[Date Prev][Date Next][Thread Prev][Thread Next][Date Index][Thread Index]
ipsec passthrough freezes
- To: misc_(_at_)_openbsd_(_dot_)_org
- Subject: ipsec passthrough freezes
- From: Mike Wolman <mike_(_at_)_nux_(_dot_)_co_(_dot_)_uk>
- Date: Tue, 7 Dec 2004 19:39:56 +0000 (GMT)
I have an OpenBSD 3.5 release box i am having problems with, it has an em
parent interface with about 30 vlans on it.
Things had been running fine for about 6 months and then the machine
simply froze with no sign of why. I did all the normal checks and
replaced memory, i even replaced the whole machine with a well tested one
(3 different network card manufacturers tried - em, fxp, xl).
Eventually i tracked this problem down to a 2 clients on the same vlan
using sonicwall global vpn client (version 220.127.116.11) to connect to the
same external vpn server, as soon as the second client makes the
connection the box simply dies.
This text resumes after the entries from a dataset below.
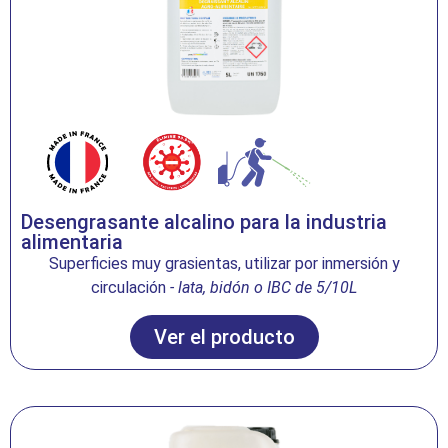
Desengrasante alcalino para la industria
alimentaria
Superficies muy grasientas, utilizar por inmersión y
circulación
- lata, bidón o IBC de 5/10L
Ver el producto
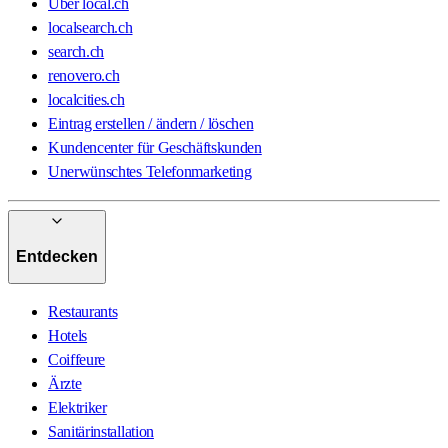
Über local.ch
localsearch.ch
search.ch
renovero.ch
localcities.ch
Eintrag erstellen / ändern / löschen
Kundencenter für Geschäftskunden
Unerwünschtes Telefonmarketing
Entdecken
Restaurants
Hotels
Coiffeure
Ärzte
Elektriker
Sanitärinstallation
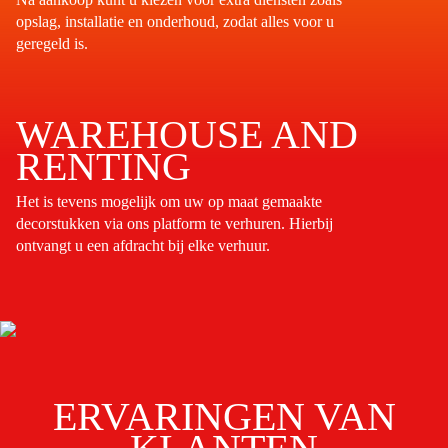
opslag, installatie en onderhoud, zodat alles voor u
geregeld is.
WAREHOUSE AND
RENTING
Het is tevens mogelijk om uw op maat gemaakte
decorstukken via ons platform te verhuren. Hierbij
ontvangt u een afdracht bij elke verhuur.
ERVARINGEN VAN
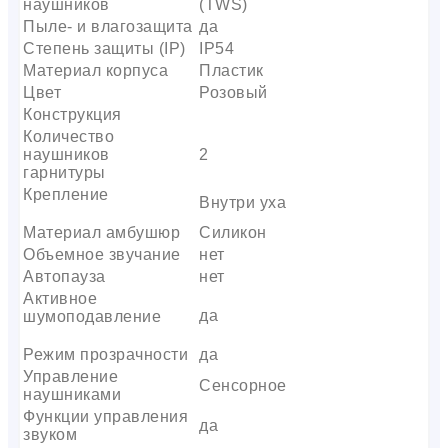
наушников
(TWS)
Пыле- и влагозащита
да
Степень защиты (IP)
IP54
Материал корпуса
Пластик
Цвет
Розовый
Конструкция
Количество
наушников
2
гарнитуры
Крепление
Внутри уха
Материал амбушюр
Силикон
Объемное звучание
нет
Автопауза
нет
Активное
да
шумоподавление
Режим прозрачности
да
Управление
Сенсорное
наушниками
Функции управления
да
звуком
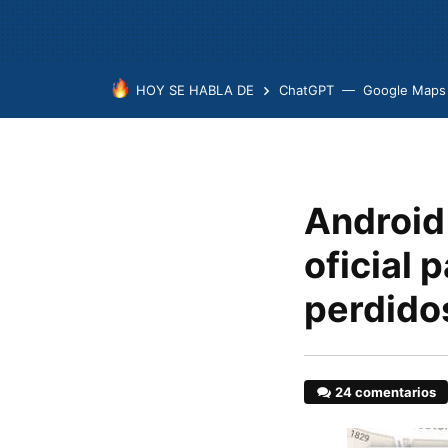
HOY SE HABLA DE
ChatGPT
Google Maps
Android
oficial 
perdido
24 comentarios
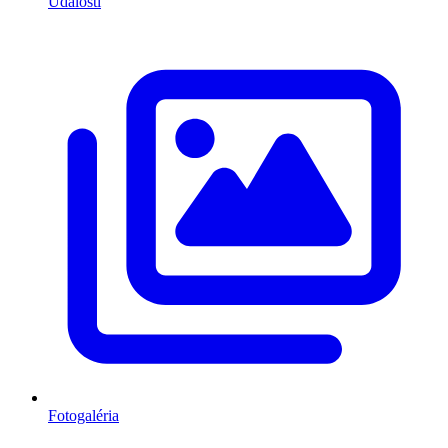
Udalosti
Fotogaléria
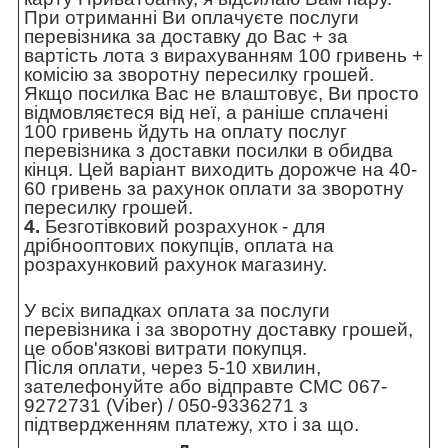
При отриманні Ви оплачуєте послуги
перевізника за доставку до Вас + за
вартість лота з вирахуванням 100 гривень +
комісію за зворотну пересилку грошей.
Якщо посилка Вас не влаштовує, Ви просто
відмовляєтеся від неї, а раніше сплачені
100 гривень йдуть на оплату послуг
перевізника з доставки посилки в обидва
кінця. Цей варіант виходить дорожче на 40-
60 гривень за рахунок оплати за зворотну
пересилку грошей.
4.
Безготівковий розрахунок - для
дрібнооптових покупців, оплата на
розрахунковий рахунок магазину.
У всіх випадках оплата за послуги
перевізника і за зворотну доставку грошей,
це обов'язкові витрати покупця.
Після оплати, через 5-10 хвилин,
зателефонуйте або відправте СМС 067-
9272731 (Viber) / 050-9336271 з
підтвердженням платежу, хто і за що.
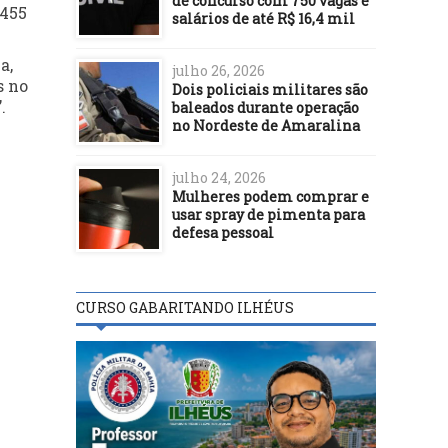
de concurso com 750 vagas e
.455
salários de até R$ 16,4 mil
a,
julho 26, 2026
s no
Dois policiais militares são
.
baleados durante operação
no Nordeste de Amaralina
julho 24, 2026
Mulheres podem comprar e
usar spray de pimenta para
defesa pessoal
CURSO GABARITANDO ILHÉUS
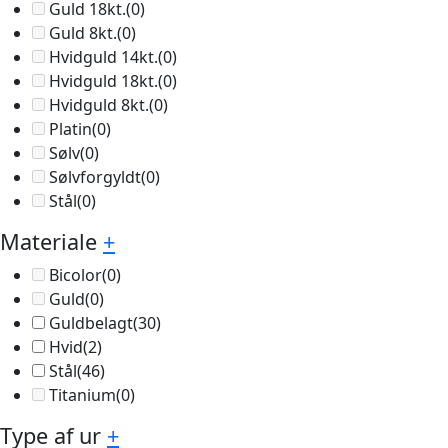
Guld 18kt.
(0)
Guld 8kt.
(0)
Hvidguld 14kt.
(0)
Hvidguld 18kt.
(0)
Hvidguld 8kt.
(0)
Platin
(0)
Sølv
(0)
Sølvforgyldt
(0)
Stål
(0)
Materiale
+
Bicolor
(0)
Guld
(0)
Guldbelagt
(30)
Hvid
(2)
Stål
(46)
Titanium
(0)
Type af ur
+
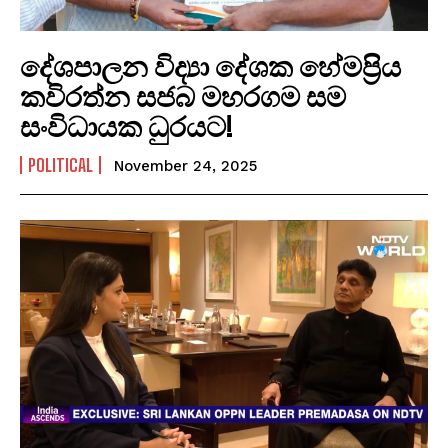
දේශපාලන විද්‍යා දේශක හේමප්‍රිය
කවිරත්න සජබ මහරගම සම
සංවිධායක ධුරයට!
POLITICAL
November 24, 2025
From the spec of the vpn software is
supports ipsec pass-though and nat-t - even if it doesnt work it shouldnt
be able to bring the firewall down.
Over the past few months I have tested this with OpenBSD 3.5, 3.6 and in
desperation tried FreeBSD 5.2 and 5.3. All just freeze up as soon as the
second client starts their vpn client software.
All the machine is doing is natting the internal network and no cleverness
in pf with multiple connections or altq or any vpns from the firewall
(isakmpd is not running on the box).
Has anybody else experience this with natting vpn clients?
As a fix i have simply moved this client to a dumb hub and adsl modem,
however this is not ideal as we have no control over the traffic.